DATA FOR THIS TASK:
Start of Block

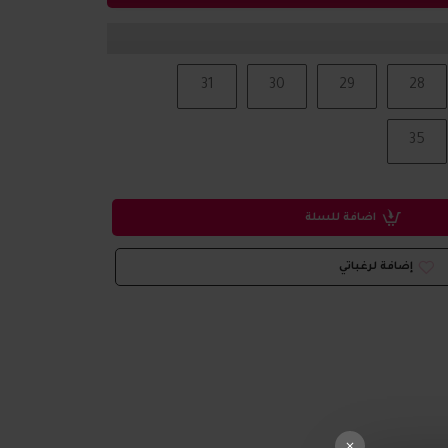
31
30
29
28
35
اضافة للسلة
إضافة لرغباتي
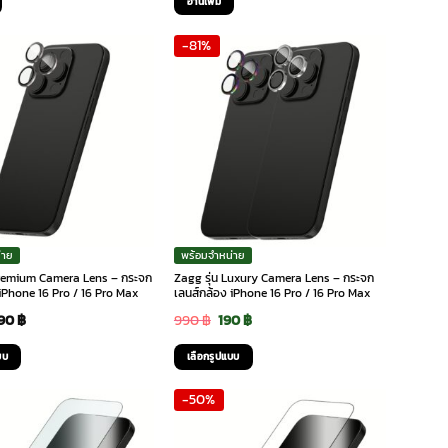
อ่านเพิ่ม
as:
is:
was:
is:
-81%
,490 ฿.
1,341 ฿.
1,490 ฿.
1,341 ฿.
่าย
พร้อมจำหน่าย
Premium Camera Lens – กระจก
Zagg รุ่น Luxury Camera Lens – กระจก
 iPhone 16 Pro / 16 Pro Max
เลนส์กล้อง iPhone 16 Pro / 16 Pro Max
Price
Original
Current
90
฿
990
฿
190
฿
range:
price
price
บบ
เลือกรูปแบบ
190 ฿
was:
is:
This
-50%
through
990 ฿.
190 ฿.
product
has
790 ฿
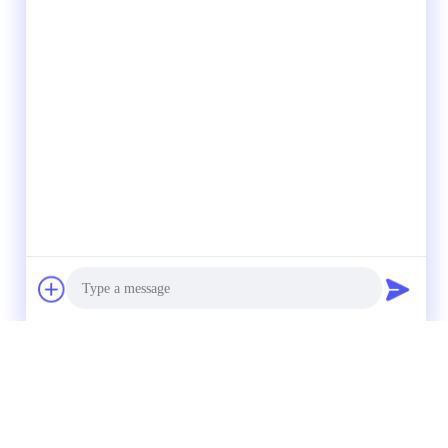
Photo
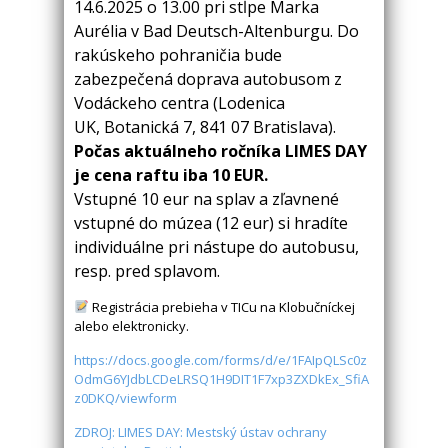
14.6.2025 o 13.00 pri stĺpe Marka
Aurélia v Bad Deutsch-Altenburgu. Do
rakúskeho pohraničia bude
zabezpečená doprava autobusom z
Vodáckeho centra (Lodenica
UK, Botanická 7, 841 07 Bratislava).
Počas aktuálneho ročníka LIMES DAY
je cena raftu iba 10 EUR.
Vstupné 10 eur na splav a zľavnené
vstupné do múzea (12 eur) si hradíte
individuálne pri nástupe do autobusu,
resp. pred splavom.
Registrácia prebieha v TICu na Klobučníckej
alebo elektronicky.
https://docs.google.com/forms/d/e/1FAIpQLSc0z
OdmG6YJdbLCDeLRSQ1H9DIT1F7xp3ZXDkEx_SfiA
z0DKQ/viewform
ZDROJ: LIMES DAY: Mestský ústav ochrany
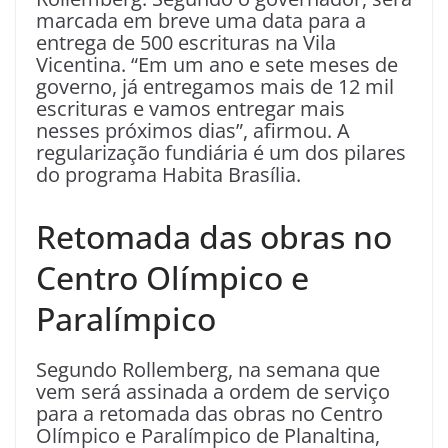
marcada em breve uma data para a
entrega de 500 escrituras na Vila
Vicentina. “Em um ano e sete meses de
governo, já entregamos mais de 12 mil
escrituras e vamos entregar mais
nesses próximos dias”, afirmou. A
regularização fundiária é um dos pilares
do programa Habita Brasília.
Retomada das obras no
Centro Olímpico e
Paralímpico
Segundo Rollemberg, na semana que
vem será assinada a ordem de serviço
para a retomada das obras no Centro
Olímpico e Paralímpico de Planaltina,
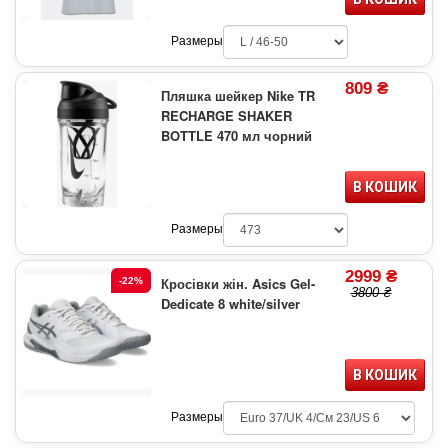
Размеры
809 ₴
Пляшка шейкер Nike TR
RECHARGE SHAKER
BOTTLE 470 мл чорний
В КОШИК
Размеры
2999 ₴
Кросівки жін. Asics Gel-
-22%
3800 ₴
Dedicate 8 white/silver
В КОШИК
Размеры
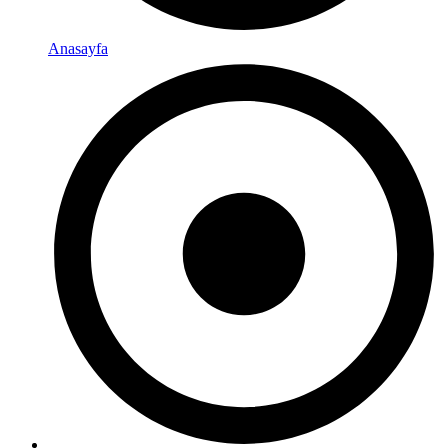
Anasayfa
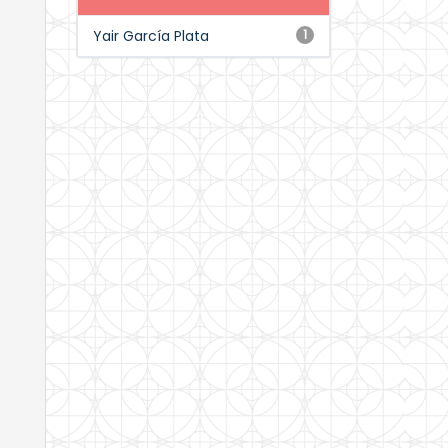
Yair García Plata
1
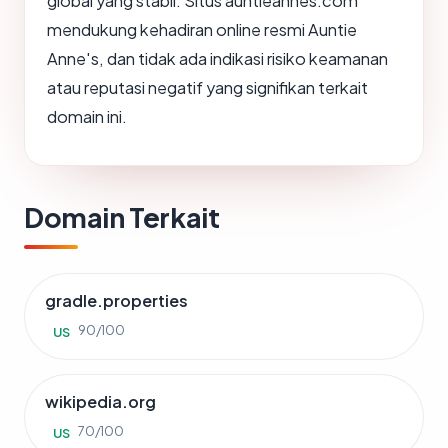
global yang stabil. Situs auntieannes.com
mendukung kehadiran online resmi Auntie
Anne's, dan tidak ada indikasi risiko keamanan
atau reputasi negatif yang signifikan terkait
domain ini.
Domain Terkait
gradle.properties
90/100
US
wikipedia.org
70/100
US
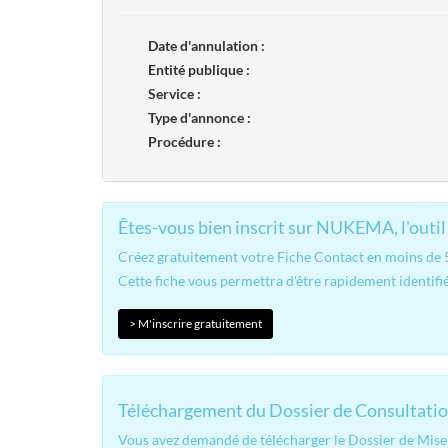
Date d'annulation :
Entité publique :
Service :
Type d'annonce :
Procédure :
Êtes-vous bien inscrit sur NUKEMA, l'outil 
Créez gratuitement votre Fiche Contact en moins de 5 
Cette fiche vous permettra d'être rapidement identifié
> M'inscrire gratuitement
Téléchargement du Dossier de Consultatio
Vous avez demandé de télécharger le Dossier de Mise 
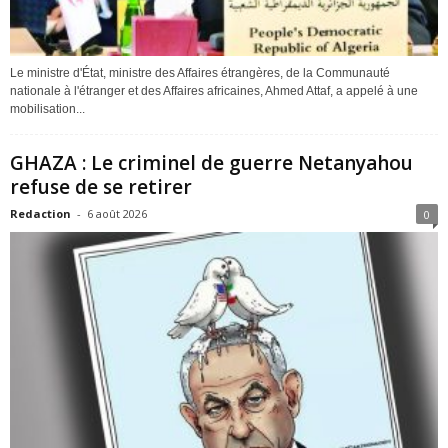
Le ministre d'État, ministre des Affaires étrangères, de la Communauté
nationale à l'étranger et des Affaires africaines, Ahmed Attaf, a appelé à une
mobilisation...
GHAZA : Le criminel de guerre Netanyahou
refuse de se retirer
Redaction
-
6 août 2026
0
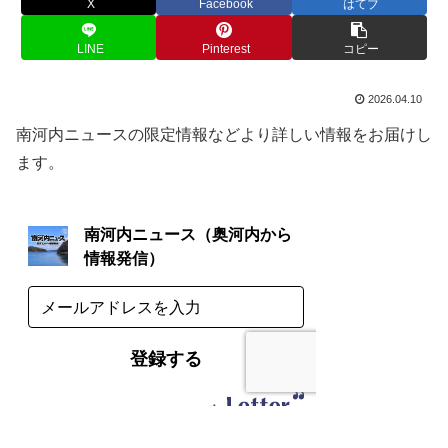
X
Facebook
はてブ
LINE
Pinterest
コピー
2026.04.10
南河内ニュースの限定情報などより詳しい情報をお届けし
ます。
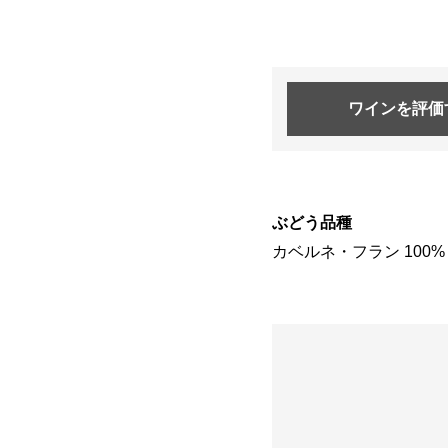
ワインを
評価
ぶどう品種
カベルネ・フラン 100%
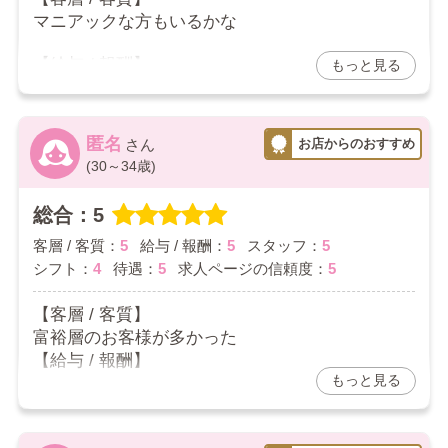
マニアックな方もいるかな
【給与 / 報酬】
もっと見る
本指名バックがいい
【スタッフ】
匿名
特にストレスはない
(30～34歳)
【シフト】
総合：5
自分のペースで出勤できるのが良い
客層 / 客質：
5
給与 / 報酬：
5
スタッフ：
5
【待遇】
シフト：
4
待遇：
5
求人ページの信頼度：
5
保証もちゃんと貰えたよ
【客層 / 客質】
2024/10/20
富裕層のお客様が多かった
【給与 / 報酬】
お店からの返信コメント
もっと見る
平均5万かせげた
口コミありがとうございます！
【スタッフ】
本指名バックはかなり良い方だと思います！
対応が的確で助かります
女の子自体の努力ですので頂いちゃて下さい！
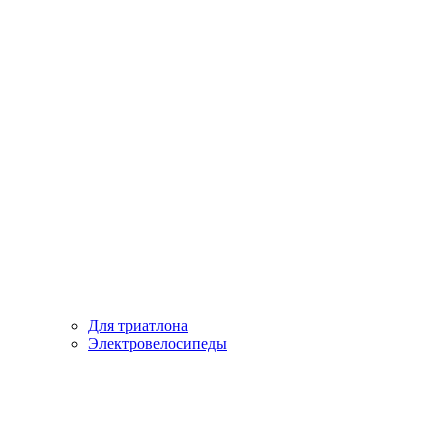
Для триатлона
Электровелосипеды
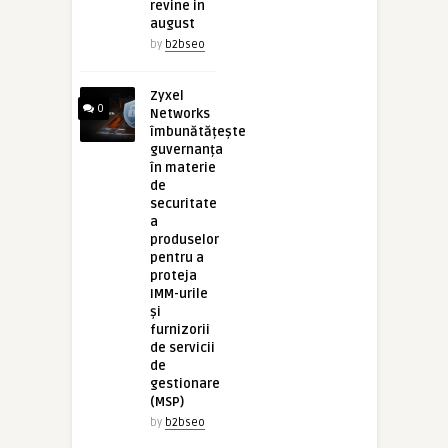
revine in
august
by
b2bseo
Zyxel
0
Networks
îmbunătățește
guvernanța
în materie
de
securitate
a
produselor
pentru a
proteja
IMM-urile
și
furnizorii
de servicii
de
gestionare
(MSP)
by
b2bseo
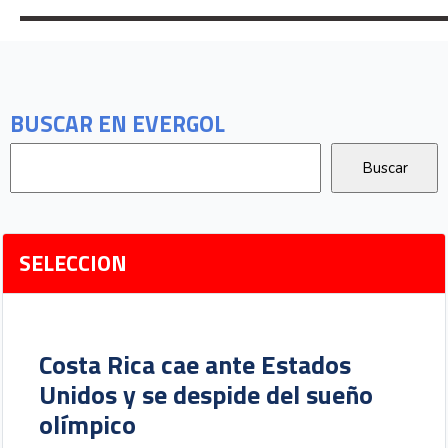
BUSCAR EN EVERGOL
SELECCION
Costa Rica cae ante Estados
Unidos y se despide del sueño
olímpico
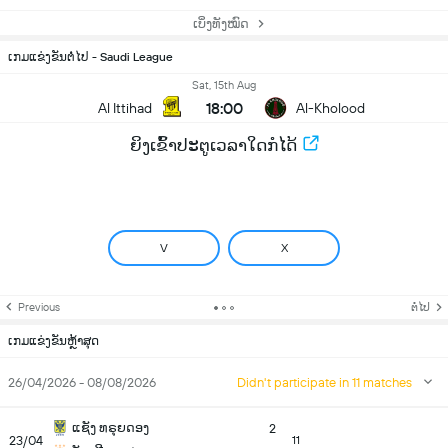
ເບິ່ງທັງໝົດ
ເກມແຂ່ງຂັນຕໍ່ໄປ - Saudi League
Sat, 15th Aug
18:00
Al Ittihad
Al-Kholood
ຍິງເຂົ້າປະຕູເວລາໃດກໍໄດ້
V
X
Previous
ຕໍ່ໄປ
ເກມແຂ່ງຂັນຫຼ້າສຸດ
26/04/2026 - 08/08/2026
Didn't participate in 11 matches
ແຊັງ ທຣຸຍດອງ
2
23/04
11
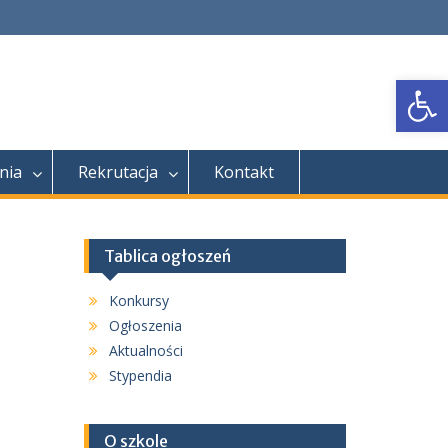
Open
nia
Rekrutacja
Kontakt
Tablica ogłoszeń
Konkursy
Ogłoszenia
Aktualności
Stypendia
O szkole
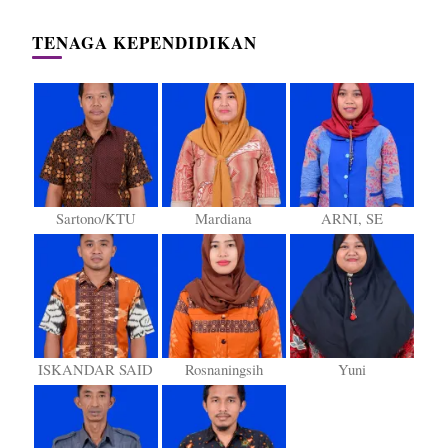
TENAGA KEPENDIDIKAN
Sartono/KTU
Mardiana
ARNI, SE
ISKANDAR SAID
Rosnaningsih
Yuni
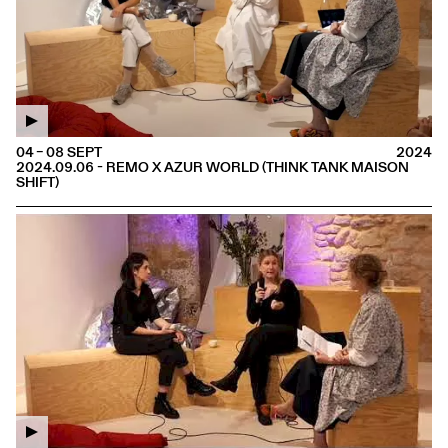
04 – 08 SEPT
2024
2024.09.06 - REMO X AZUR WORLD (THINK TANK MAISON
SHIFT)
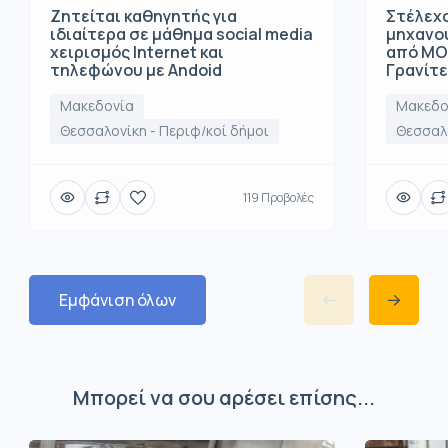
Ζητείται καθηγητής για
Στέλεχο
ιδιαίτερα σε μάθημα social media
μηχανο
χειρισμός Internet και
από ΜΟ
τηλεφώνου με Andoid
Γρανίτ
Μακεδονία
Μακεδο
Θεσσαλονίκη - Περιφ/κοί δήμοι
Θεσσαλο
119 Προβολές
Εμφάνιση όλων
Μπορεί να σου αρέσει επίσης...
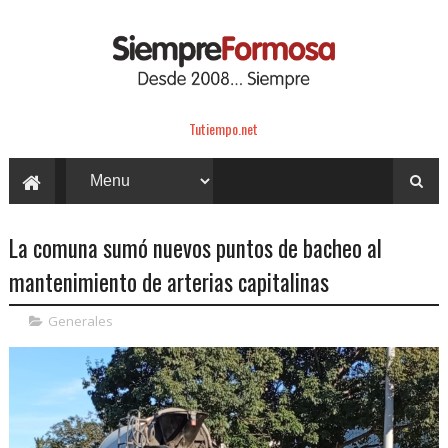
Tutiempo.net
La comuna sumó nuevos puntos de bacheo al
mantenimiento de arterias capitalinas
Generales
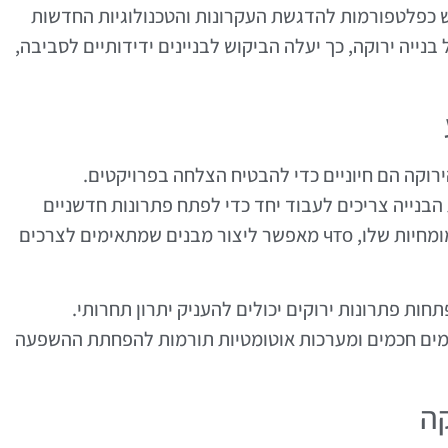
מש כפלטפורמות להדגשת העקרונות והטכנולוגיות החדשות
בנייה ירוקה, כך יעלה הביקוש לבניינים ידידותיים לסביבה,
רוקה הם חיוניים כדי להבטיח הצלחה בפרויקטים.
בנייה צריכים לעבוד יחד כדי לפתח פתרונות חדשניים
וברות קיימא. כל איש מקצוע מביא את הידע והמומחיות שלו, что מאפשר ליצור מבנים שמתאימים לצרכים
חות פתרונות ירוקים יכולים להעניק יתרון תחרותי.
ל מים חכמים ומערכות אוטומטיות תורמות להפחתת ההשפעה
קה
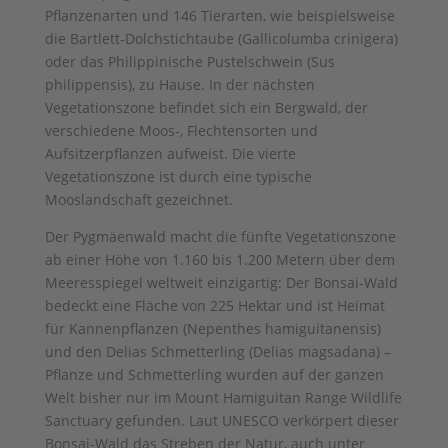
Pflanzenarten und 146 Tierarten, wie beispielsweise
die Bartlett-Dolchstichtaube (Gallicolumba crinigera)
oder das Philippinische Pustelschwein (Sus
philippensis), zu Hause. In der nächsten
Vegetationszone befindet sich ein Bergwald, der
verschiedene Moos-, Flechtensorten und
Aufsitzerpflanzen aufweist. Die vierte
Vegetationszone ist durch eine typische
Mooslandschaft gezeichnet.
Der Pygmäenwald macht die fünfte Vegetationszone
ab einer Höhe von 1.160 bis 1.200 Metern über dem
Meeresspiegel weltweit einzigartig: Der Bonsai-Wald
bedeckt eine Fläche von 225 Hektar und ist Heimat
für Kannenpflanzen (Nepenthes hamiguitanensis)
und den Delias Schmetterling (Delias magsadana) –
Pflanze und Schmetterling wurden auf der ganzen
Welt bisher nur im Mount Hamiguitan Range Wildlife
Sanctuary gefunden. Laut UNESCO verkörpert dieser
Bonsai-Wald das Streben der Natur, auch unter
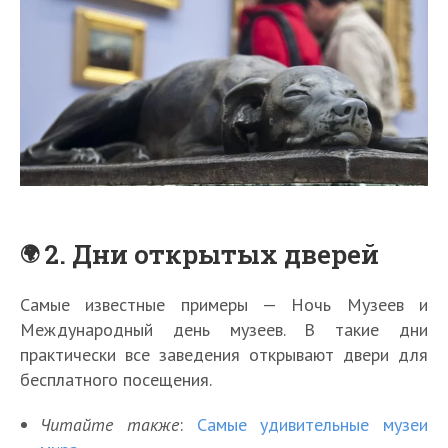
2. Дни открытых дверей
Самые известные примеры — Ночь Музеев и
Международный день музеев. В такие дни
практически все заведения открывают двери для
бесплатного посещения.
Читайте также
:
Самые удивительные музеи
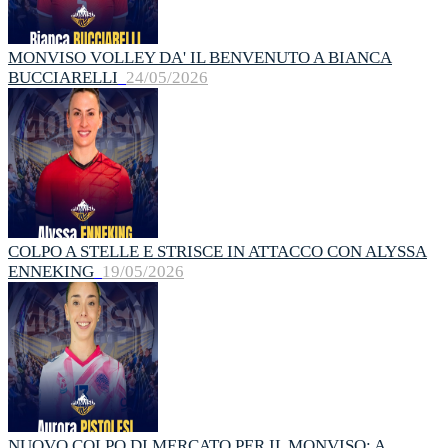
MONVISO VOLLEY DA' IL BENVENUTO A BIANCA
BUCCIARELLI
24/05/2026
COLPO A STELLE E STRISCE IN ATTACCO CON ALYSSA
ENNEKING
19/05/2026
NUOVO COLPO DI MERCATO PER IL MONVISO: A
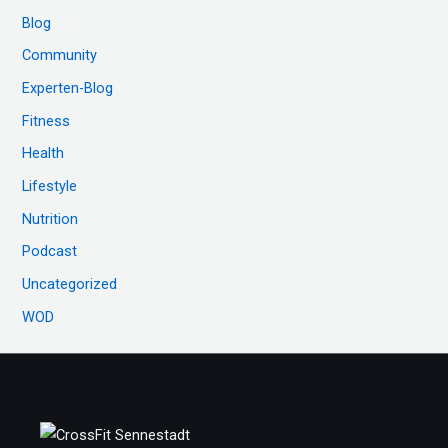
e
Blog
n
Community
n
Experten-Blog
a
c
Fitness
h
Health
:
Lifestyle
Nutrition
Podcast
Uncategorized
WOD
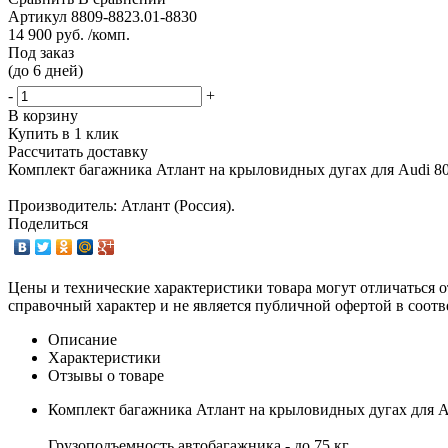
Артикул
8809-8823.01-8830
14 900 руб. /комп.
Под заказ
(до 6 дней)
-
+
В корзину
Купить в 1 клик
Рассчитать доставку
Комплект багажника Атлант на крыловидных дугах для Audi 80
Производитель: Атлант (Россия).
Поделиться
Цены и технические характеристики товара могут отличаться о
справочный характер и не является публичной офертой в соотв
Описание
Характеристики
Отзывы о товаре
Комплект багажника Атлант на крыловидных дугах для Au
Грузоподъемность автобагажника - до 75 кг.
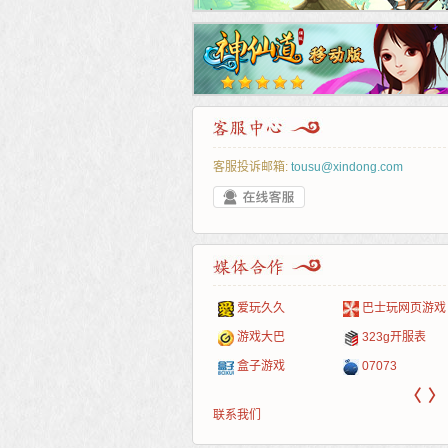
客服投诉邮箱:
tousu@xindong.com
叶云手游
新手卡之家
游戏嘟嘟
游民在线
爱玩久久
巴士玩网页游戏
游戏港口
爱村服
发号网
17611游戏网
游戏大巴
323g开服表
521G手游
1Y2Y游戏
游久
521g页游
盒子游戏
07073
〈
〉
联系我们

End of Block

DESCRIPTION OF THE TASK:
Look for the string "ເກມແຂ" in the entries above. Copy every line that has it.

OUTPUT FOR THIS TASK:
ເກມແຂ່ງຂັນຕໍ່ໄປ - Saudi League
ເກມແຂ່ງຂັນຫຼ້າສຸດ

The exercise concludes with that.